Alors qu’elle est souvent décrite comme une maladie de la richesse propre aux pays riches, l’obésité est souvent la conséquence d’une mauvaise nutrition, par un manque de nutriments sains dans les aliments consommés, combinée avec un manque d’exercice physique. En Europe, le faible statut socio-économique d’une personne est un facteur déterminant de la survenance de cette pathologie.
Cette contribution montre par de nombreux exemples que l’augmentation du taux de surpoids et d’obésité est aussi le résultat des changements dans l’environnement et dans notre mode de vie, fruits de changements sociaux et économiques indépendants de la volonté d’un individu.
Les personnes ayant un faible statut socio-économique sont davantage susceptibles d’être dépendantes de leur environnement immédiat parce qu’elles n’ont pas toujours les moyens d’utiliser leur environnement plus large et les services fournis (par exemple, parce qu’elles n’ont pas de voiture, ont des difficultés à marcher ou ont une mauvaise accessibilité par les transports en commun).
Ainsi, les résultats préliminaires d’une étude en cours entre Sciensano, la Vrije Universiteit Brussel et l’Université de Gand montrent les relations complexes de ce fléau contemporain avec les différents types d’environnement. L’accessibilité est un indicateur qui permet de jauger dans quelle mesure une offre est physiquement accessible (par exemple, une mauvaise accessibilité des infrastructures sportives ou des magasins d’alimentation saine via les transports en commun ou une circulation dangereuse pour la marche ou le vélo). Cet indicateur peut également montrer les contraintes de temps dues à des horaires de travail inflexibles ou à des responsabilités.
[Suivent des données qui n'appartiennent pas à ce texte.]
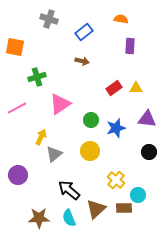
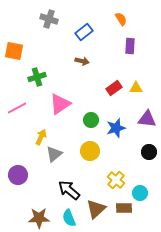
orange semicircle: rotated 48 degrees clockwise
orange square: moved 1 px left, 4 px down
cyan circle: moved 2 px right, 2 px up
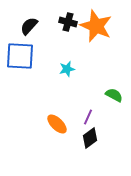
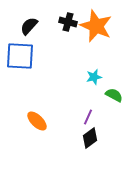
cyan star: moved 27 px right, 8 px down
orange ellipse: moved 20 px left, 3 px up
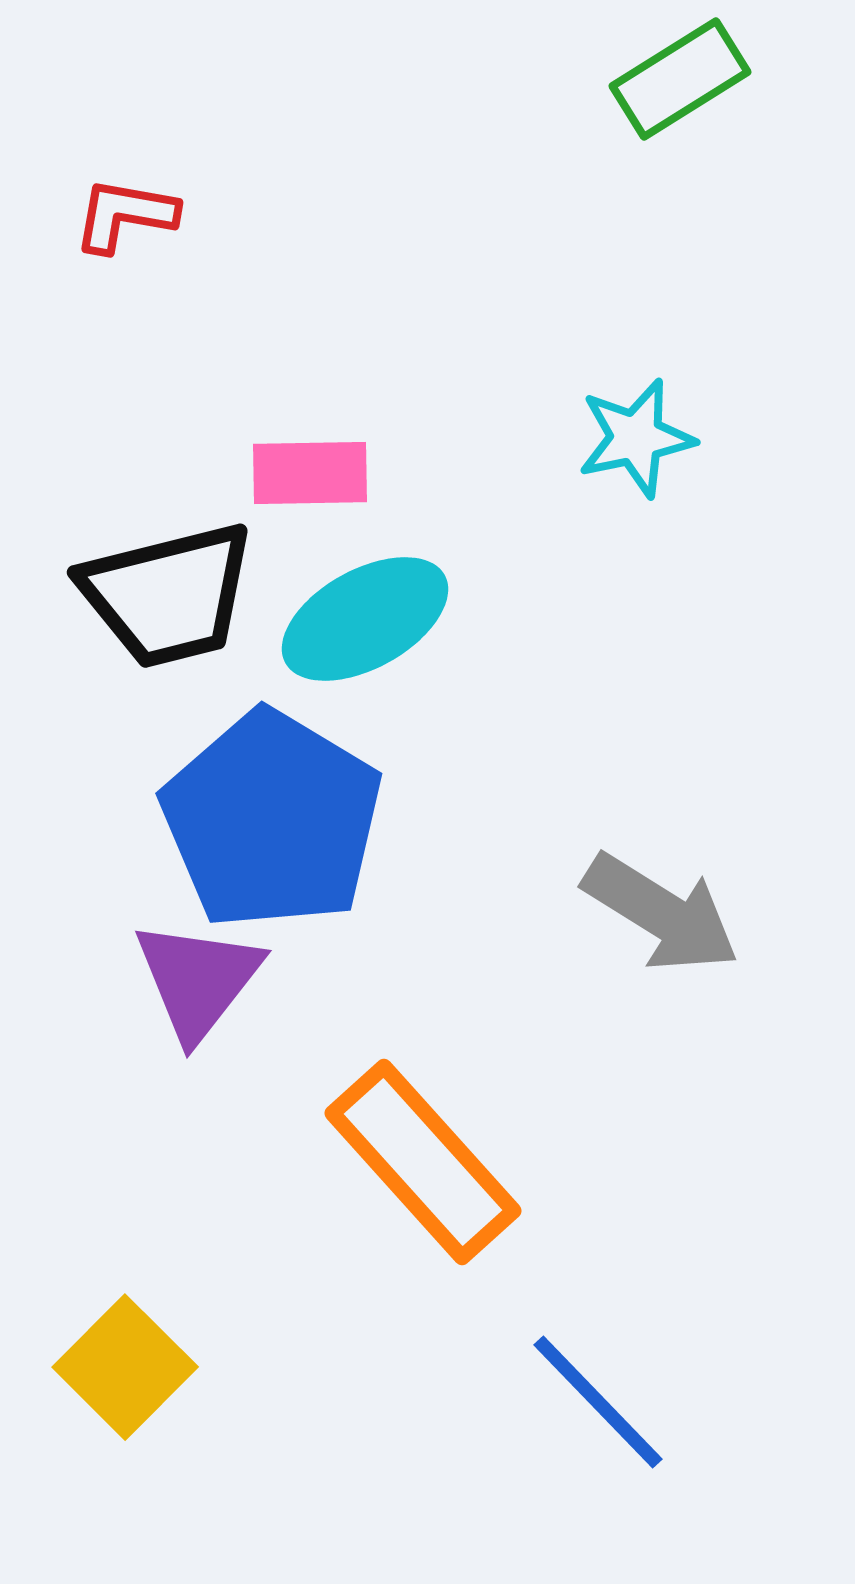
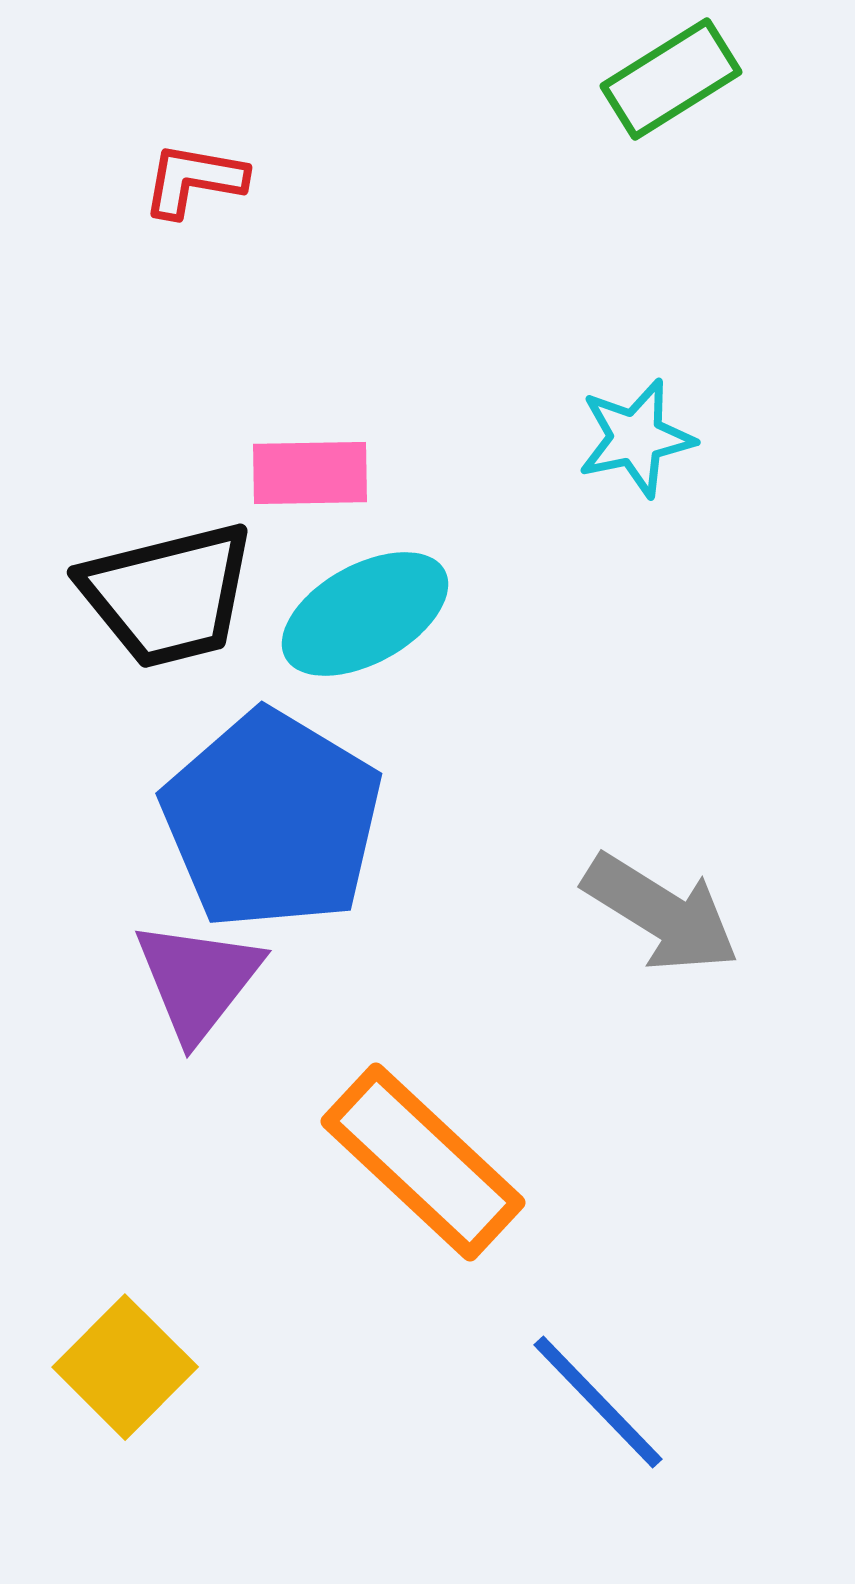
green rectangle: moved 9 px left
red L-shape: moved 69 px right, 35 px up
cyan ellipse: moved 5 px up
orange rectangle: rotated 5 degrees counterclockwise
La protection de la santé est un droit fondamental inscrit dans la Constitution belge. Tout être humain a le droit d’être en meilleure santé physique et mentale possible parce qu’il fait partie de l’humanité, quelle que soit sa situation financière ou administrative. Appliqué au problème de l’obésité, cela signifie qu’en plus de l’accès à la santé et aux soins de santé, il faudrait aussi se focaliser sur la prévention et la promotion de la santé. Le droit à une vie saine peut donc être davantage ouvert à un droit à une alimentation saine et de qualité et à un droit à un exercice suffisant.
De plus en plus, il devient clair que l’environnement local influence également le comportement alimentaire et l’activité physique des personnes.
Cette contribution soutient, en conclusion, que le droit à une vie saine va de pair avec le droit à un environnement qui fait du choix sain le choix le plus facile et le moins onéreux.